Surely this has to be to good news, as measuring success through volume alone was a too superficial measure applied to a complex area.
The focus is now very much on quality with ‘12 months plus’ being joined by ‘20% off the job’ and ‘independent End Point Assessment’ as the much quoted cornerstones of the new quality model.
These are useful yardsticks of course but an apprenticeship can be 366 days long, 50% off the job and still be poor quality.

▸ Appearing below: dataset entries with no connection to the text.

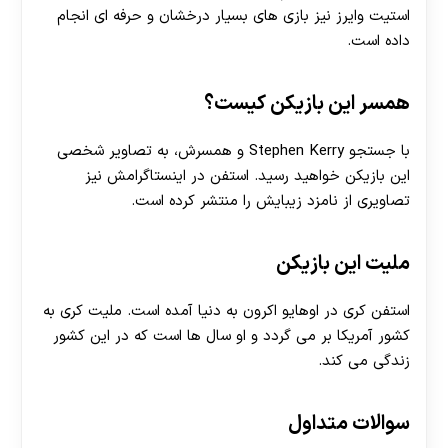
استیت وایرز نیز بازی های بسیار درخشان و حرفه ای انجام
داده است.
همسر این بازیکن کیست؟
با جستجو Stephen Kerry و همسرش، به تصاویر شخصی
این بازیکن خواهید رسید. استفن در اینستاگرامش نیز
تصاویری از نامزد زیبایش را منتشر کرده است.
30 تا 50 درصد شارژ هدیه بیشتر فقط با ثبت نام در
ملیت این بازیکن
هات بت
استفن کری در اوهایو اکرون به دنیا آمده است. ملیت کری به
کشور آمریکا بر می گردد و او سال ها است که در این کشور
زندگی می کند.
سوالات متداول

And this is where the new role of employers comes in, as they will be joining Oftsed and the (E)SFA and IFA in judging what is and isn’t good quality, and importantly voting with their business.

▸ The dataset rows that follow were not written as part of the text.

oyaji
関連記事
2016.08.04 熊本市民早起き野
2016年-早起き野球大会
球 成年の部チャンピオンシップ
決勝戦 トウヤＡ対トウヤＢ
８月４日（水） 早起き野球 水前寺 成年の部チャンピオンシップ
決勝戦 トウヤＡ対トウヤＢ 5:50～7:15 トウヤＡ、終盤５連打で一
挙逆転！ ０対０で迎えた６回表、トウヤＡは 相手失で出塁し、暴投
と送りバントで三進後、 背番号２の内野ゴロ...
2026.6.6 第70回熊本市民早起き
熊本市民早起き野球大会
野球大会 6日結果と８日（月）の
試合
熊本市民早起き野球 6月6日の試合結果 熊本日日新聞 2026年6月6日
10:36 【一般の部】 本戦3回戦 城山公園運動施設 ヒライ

Considerate application of the enhanced rules and active consumer choice should eliminate the chancers and any poor quality provision – but the creation of really meaningful, high quality programmes also requires something thing that this sector has been short of – substantial, long term, well targeted, investment.
Speculate to accumulate
And while a more nuanced approach to policy is welcome, there does still need to be a certain momentum in order to make things work; a critical mass that carries with it the majority and provides the confidence needed for emotional and financial investment.
At the moment we have maybe 1% of all Apprentices on new standards – and an awful lot more sand in the top part of the hour glass than in the bottom.
Increasing Capacity and capability requires investment.
Investment will only come with some level of certainty.
Until we all have a better idea of;
- Which standards will work and be popular
- how many graduates and employees will be interested in apprenticeships
- how many Levy employers have activated their AS systems and
- how much of the SME allocation providers have (£440m / 1,000+ = not much!)
… it is hard to convince boards and backers to make much investment.
And without investment, progress is slow and we may well see more providers’ struggling before the dust settles.
Foreword planning in an uncertain world
In a new ‘free skills market’ that is without relevant precedence it is hard to know how to plan, but without some forward planning we will never get things off the ground.
This is both a macro and a micro issue as we don’t know how much demand there is or where it will surface. Thus there will be ‘winners and losers’ and government will be charged with adjusting the levers if the wins or loses appear to be too great.
For example London and the South East are traditionally underrepresented in Apprenticeships but as funding is now linked to earnings (via the levy) will the centre of apprenticeship gravity move southwards to reflect the higher wages and levy payments of the South…ie if the S.E. pays 40% of the levy will they expect more than the 20% of apprenticeships they currently have?
And on a smaller scale how long it will take for any given new ‘apprenticeship employer’ to mobilise into an ‘employer of apprentices’ and change recruitment and training patterns that may have been in place for years.
The answer of course is for us to get close, really close; for employers and providers to develop joint strategies and then to be prepared to adapt and change them every week as we navigate the evolving landscape.
And for us to share the risks, share the investment and ultimately share the benefits.
Richard Marsh, Apprenticeship partnership director, Kaplan
When an idea reaches critical mass there is no stopping the shift its presence will induce.